Rating Form of IBD Patient Concerns (RFIPC)

The Rating Form of Inflammatory Bowel Disease Patient Concerns is a 25-item, self-administered questionnaire (3). The RFIPC derived from a list of 12 concerns and worries expressed by 150 IBD patients. The rest of the items were generated by video-taped patient interviews designed to encourage the expression of subjective concerns.  The validity of the RFIPC was initially tested against the Sickness Impact Profile (SIP) and the Symptom Check List (SCL-90, indicator of psychological distress) (10). A large mail survey of 320 UC and 671 CD patients followed with similar results. Correlation of the RFIPC to the SIP was 0.46 for UC and 0.48 for CD patients (Spearman’s r).  Test-retest reliability was tested over a two to ten-week period. Factor analysis yielded four significant factor domains: impact of disease, sexual intimacy, complications of disease, and body stigma. After comparison between all factor domains and subscales of the SIP, the SCL-90 and to several global ratings of well being, only the factor domain of impact of disease yielded significant correlations.  Furthermore a strong correlation between RFIPC and both overall SIP score (Spearman’s r = 0,43) and test-retest reliability had been shown. There was a fair correlation between RFIPC and measures of disease activity such as stool frequency (Spearman’s r = 0,28) and sigmoidoscopic grading in a Swedish study in which RFIPC was translated and validated (29). The RFIPC in its extended form, with 25 instead of 21 items, was used in a study on 105 Austrian patients with IBD.  A low correlation was observed between the disease related worries and concerns, as measured by the RFIPC and indices such as actual disease activity, severity of the course of IBD, diagnosis, disease duration or location, and medication (30). A possible reason for this poor correlation is that this tool is based on individual concerns which may not be influenced by external parameters such as relapses and remissions, or therapeutic interventions. 

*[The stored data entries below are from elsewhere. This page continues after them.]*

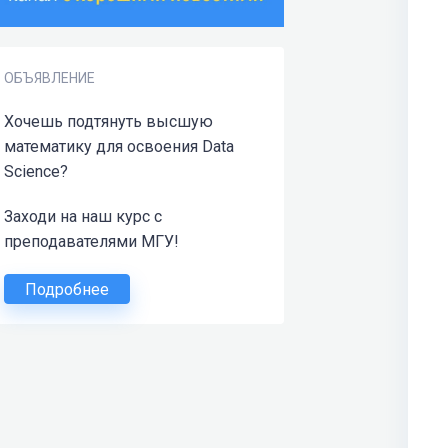
ОБЪЯВЛЕНИЕ
Хочешь подтянуть высшую
математику для освоения Data
Science?
Заходи на наш курс с
преподавателями МГУ!
Подробнее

In the different studies in IBD patients were RFIPC was used, the main concerns of the patients were: requirement of an ostomy bag, effects of medication, the possibility of surgery and developing cancer, loose bowel control, the uncertainty about the disease and the low energy level. Worries and concerns were similar in UC and CD patients. Especially in the Austrian study the significance of patient information became manifest: a positive association between poorer perceived information regarding their disease and greater concerns was found in IBD patients.

The RFIPC has been translated following an adequate process of translation and has been validated into other linguistic and cultural milieus, such as French and Swedish (31), (27). In these validation studies the RFIPC has been proven to be a valid, reliable and consistent instrument. It is important to bear in mind that whenever RFIPC has been used, and this in different countries, the IBD patients' concerns have been found similar for UC and CD patients, and patients with disease in regression consistently scored poorer and communicated similar worries and concerns.

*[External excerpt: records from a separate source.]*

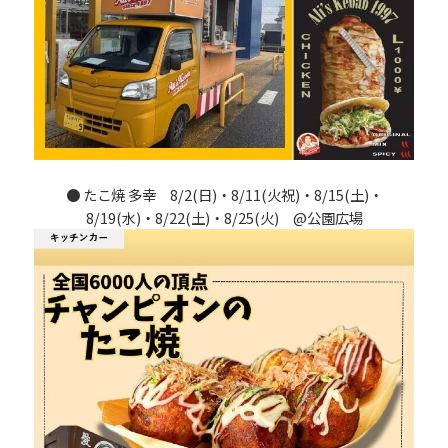
●
たこ焼 多幸
8/2(日)・8/11(火祝)・8/15(土)・
8/19(水)・8/22(土)・8/25(火) @公園広場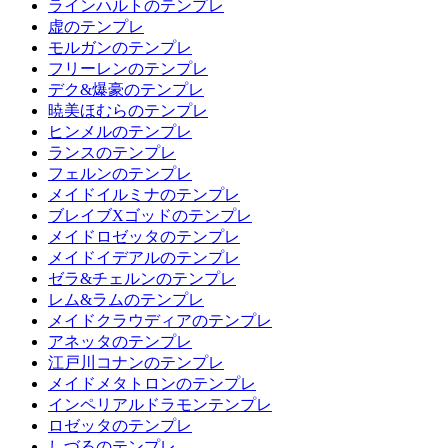
ラインハルトのテンプレ
虚のテンプレ
モルガンのテンプレ
フリーレンのテンプレ
デク&爆豪のテンプレ
暁美ほむらのテンプレ
ヒンメルのテンプレ
ランスのテンプレ
フェルンのテンプレ
メイドイルミナのテンプレ
ブレイブXゴッドのテンプレ
メイドロゼッタのテンプレ
メイドイデアルのテンプレ
ゼラ&チェルンのテンプレ
レム&ラムのテンプレ
メイドクラウディアのテンプレ
アネッタのテンプレ
江戸川コナンのテンプレ
メイドメタトロンのテンプレ
インペリアルドラモンテンプレ
ロゼッタのテンプレ
しづるのテンプレ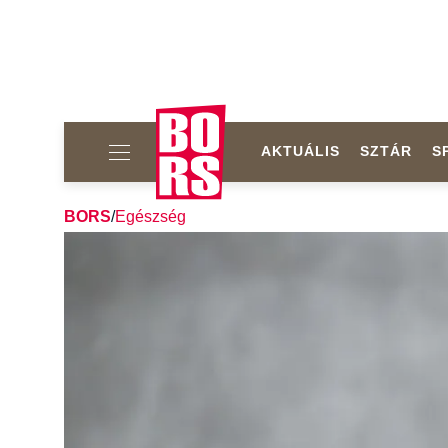
AKTUÁLIS
SZTÁR
S
BORS
/
Egészség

The measurement of HRQOL in IBD is an increasingly important factor especially in clinical research but also in every-day patient care. It represents a major achievement in the management of IBD patients. Quality measurement of HRQOL, which means HRQOL measured in an objective and reliable way, is a prerequisite for a well-designed IBD therapeutic trial. This high quality measurement will be a self-evident request in the future. The use of validated questionnaires will become more wide in the years to come.

The IBD-specific questionnaires that have been shown to have adequate validity and reliability so far are the IBDQ and the RFIPC.  The IBDQ has been proved to have strong correlation with disease activity indexes  in several studies and adequate correlation with other general well being assessing instruments. It is a valid and reliable HRQOL assessment tool in IBD patients, and has been extensively validated in different languages. The RFIPC is an instrument oriented towards the  patients’ worries and concerns, mainly focused on the psychological area. When tested against general well being assessing instruments, showed significant correlation. Instruments measuring HRQOL help to identify the concerns and needs of IBD patients and therefore to improve patient care and are important tools in evaluating the outcome of therapeutic interventions.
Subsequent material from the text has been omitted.